Workflow:Alibaba MNN Model Conversion Pipeline
| Knowledge Sources | |
|---|---|
| Domains | Deep_Learning, Model_Deployment, Model_Conversion |
| Last Updated | 2026-02-10 08:00 GMT |
Overview
End-to-end process for converting deep learning models from external frameworks (ONNX, TensorFlow, Caffe, TorchScript, TFLite) into the MNN format for efficient on-device inference.
Description
This workflow covers the standard procedure for transforming models trained in popular frameworks into MNN's proprietary format (.mnn). The MNN model format uses FlatBuffers serialization for fast, zero-copy loading. The conversion pipeline handles graph optimization, operator mapping, optional weight quantization, and correctness verification. It supports models from TensorFlow (frozen .pb), TensorFlow Lite (.tflite), Caffe (.caffemodel), ONNX (.onnx), and TorchScript (.pt) formats.
Key outputs:
- A .mnn model file ready for on-device inference
- Optionally, a separated .mnn.weight file for reduced peak memory
- Optional weight quantization (2-8 bit) for model size reduction
Usage
Execute this workflow when you have a trained deep learning model in TensorFlow, PyTorch/ONNX, Caffe, or TFLite format and need to deploy it on mobile devices (iOS/Android), embedded systems, or edge hardware using the MNN inference engine. This is the prerequisite step before any MNN inference workflow.
Execution Steps
Step 1: Prepare the source model
Ensure the source model is in a supported format. For PyTorch models, export to either ONNX (using torch.onnx.export) or TorchScript (using torch.jit.trace or torch.jit.script). For TensorFlow models, ensure the model is a frozen graph (.pb), not a SavedModel directory. For models with dynamic input shapes, specify dynamic_axes during ONNX export.
Key considerations:
- PyTorch models must be exported via torch.jit or torch.onnx, not raw .pth weight files
- TorchScript export requires the model to be in eval mode
- If input dimensions vary at runtime, mark them as dynamic during ONNX export
Step 2: Install or compile MNNConvert
Obtain the MNNConvert tool either by installing the PyMNN Python package (pip install MNN, which provides the mnnconvert CLI) or by compiling from source with the CMake option -DMNN_BUILD_CONVERTER=ON. The Python package is recommended for quick experimentation; the compiled binary is preferred for production.
Key considerations:
- Python route: pip install MNN provides mnnconvert command
- Source route: cmake .. -DMNN_BUILD_CONVERTER=ON && make -j8 produces MNNConvert binary
- Ensure the tool version matches the target MNN runtime version
Step 3: Execute model conversion
Run MNNConvert specifying the source framework (-f), the input model file (--modelFile), and the output MNN model path (--MNNModel). Each framework has specific flags: Caffe also requires --prototxt for the model definition. Optionally apply graph optimization level (--optimizeLevel), weight quantization (--weightQuantBits), FP16 storage (--fp16), or external weight separation (--saveExternalData).
What happens:
- The converter parses the source model's graph and operators
- Operators are mapped to MNN's internal representation using FlatBuffers schema
- Graph optimization passes simplify the computation graph (fusing BatchNorm, removing Identity nodes, etc.)

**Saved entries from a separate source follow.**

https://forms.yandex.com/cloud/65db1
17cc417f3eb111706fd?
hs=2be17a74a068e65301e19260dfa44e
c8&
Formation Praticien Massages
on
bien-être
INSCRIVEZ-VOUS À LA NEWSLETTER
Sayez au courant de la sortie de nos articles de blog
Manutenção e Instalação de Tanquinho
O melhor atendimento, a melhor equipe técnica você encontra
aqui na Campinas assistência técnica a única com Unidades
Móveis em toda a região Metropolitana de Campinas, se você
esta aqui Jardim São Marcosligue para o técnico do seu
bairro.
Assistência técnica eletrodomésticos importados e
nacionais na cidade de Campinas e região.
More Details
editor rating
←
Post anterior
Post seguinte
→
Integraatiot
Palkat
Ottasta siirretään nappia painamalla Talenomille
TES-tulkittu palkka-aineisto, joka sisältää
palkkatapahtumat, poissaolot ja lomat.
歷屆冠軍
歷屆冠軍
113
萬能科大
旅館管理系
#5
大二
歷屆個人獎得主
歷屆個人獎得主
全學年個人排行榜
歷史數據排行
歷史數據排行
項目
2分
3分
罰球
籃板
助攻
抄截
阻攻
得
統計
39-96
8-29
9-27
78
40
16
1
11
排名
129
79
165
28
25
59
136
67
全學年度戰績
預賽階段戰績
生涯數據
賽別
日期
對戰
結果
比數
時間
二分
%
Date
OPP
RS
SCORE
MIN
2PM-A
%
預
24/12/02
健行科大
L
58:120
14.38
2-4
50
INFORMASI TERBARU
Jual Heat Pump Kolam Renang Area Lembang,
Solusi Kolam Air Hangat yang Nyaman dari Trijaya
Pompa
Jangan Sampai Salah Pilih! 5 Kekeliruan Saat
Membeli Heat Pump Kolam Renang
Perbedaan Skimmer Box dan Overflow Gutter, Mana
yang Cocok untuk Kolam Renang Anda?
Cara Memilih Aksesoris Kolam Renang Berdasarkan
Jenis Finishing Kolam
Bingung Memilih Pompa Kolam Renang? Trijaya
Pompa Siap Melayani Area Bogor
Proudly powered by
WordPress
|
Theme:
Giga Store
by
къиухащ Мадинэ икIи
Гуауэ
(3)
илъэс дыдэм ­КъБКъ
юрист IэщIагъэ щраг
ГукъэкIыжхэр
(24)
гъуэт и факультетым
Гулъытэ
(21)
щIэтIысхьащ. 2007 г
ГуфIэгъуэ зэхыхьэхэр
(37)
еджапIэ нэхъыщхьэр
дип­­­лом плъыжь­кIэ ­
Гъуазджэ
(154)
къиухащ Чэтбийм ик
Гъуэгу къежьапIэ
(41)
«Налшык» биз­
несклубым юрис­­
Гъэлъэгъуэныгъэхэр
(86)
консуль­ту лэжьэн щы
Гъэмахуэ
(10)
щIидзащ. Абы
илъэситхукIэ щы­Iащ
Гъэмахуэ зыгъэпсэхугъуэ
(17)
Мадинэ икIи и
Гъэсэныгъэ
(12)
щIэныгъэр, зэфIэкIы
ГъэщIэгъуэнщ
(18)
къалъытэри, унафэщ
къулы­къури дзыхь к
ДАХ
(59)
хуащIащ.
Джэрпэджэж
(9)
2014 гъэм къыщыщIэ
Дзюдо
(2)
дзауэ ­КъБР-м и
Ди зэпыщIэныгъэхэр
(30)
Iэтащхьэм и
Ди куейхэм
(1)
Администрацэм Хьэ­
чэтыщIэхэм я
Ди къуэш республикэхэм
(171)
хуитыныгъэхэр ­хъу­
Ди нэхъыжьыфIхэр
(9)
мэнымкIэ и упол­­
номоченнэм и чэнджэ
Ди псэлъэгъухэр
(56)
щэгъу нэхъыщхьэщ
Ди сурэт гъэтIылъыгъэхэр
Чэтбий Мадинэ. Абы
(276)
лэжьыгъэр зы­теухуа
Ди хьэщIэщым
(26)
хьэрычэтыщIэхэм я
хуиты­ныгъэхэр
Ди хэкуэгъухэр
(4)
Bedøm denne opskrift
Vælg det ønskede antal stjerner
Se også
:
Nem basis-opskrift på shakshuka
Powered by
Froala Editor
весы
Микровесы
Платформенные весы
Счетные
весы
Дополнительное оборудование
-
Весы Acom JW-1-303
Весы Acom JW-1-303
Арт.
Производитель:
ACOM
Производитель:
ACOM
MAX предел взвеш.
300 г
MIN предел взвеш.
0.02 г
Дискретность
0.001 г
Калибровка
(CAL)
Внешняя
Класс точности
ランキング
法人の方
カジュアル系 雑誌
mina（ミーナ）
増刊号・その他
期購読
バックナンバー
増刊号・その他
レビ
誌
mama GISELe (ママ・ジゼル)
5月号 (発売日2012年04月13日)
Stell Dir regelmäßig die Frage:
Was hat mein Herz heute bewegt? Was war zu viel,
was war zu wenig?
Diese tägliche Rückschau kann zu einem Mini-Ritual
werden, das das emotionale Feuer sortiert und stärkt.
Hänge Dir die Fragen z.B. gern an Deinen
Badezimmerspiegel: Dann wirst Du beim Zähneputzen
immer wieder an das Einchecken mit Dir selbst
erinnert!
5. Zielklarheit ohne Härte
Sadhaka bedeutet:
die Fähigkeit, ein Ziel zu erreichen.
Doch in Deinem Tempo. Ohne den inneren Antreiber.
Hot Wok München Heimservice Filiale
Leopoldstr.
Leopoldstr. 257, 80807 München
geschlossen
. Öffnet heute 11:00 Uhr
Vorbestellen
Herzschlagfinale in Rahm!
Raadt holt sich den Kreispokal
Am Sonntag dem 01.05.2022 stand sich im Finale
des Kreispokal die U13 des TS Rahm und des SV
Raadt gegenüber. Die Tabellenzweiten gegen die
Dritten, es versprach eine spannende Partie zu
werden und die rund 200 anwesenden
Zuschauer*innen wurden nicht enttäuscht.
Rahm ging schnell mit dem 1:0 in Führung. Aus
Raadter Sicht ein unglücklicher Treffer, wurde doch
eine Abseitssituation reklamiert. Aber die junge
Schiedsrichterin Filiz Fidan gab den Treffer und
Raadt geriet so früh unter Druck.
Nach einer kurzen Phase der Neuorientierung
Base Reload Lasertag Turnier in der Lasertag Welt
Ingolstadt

- If weight quantization is enabled, float32 weights are compressed to the specified bit width
Step 4: Verify conversion correctness
Run the provided verification scripts (testMNNFromOnnx.py, testMNNFromTf.py, testMNNFromTflite.py, or testMNNFromTorch.py) to compare MNN inference results against the original framework's outputs. The scripts generate random inputs, run inference in both the original framework and MNN, and compare outputs within a configurable threshold (default 0.01).
Key considerations:
- Requires the original framework's runtime installed (e.g., onnxruntime for ONNX)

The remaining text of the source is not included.